Optimal Scheduling Scheme and Battery configuration for Microgrids with Dual Battery Energy Storage Systems

Abstract

A dual battery energy storage system (BESS) is proposed since the traditional single BESS has difficulty in adapting to multi-task scenarios. The dual BESS consists of two parts, namely the high-power BESS and the high-energy BESS. First, a real-time scheduling scheme for PV microgrids with dual BESSes is formulated as an optimization model, and its optimization objective is to maximize the profit of the microgrid at each sampling time. The power once assigned to the single BESS is now allocated to the high-power BESS and the high-energy BESS according to their task, which is stabilizing the output power of photovoltaic (PV) system and peak-load shifting, respectively.

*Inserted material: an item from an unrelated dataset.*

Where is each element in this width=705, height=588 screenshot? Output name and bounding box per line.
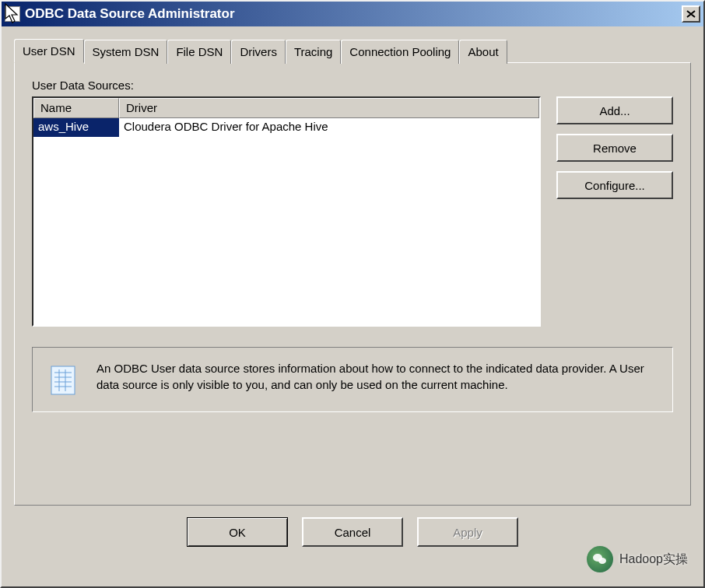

Then, a capacity optimization method for the dual BESS is contrived. The required capacity of the high-power BESS is determined by the historical PV power fluctuation, while the capacity of high-energy BESS is optimized with a performance evaluation model of the microgrid. Finally, performance of eight dual BESSes and four single BESSes composed of different kinds of batteries are compared. The results show that the dual BESS has a better performance only when it combines high-power batteries and high-energy batteries, and the optimal battery type for the dual BESS depends on the specific parameters of the microgrid.